### [ACTION ITEM]
Search the data for "portal" and copy every matching line.

(Records drawn from a dataset)

________

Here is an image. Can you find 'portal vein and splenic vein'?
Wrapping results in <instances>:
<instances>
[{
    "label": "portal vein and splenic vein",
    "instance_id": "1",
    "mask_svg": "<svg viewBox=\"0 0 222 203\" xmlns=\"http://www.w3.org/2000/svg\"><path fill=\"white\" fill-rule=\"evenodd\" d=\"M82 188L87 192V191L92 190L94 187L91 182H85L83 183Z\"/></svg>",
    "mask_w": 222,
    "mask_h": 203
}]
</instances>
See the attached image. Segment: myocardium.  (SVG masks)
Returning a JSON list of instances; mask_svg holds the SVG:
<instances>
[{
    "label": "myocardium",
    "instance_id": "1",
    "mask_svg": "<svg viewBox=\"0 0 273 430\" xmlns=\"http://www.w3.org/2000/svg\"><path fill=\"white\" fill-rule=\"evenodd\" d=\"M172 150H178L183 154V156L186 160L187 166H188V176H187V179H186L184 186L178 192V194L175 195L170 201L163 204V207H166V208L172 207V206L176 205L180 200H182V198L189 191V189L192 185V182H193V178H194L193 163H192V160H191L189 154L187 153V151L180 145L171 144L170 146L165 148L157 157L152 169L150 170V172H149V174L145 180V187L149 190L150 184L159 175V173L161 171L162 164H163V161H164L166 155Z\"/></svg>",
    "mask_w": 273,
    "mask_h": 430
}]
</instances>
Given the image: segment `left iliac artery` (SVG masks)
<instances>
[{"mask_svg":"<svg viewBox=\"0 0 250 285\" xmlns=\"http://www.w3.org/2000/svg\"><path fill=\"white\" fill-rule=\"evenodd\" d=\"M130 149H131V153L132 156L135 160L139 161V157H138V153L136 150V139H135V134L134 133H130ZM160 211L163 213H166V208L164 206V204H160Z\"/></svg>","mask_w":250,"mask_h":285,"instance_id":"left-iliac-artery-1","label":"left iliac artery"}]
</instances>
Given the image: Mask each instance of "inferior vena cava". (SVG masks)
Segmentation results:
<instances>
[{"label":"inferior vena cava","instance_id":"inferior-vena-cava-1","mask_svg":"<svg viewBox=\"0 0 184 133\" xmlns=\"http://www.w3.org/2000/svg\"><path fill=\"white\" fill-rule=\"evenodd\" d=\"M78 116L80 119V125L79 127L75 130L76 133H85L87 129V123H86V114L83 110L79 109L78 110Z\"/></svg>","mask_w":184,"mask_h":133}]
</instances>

________

### [FINISHED TASK]
Here is an image. Can you find 'portal vein and splenic vein'?
    "label": "portal vein and splenic vein",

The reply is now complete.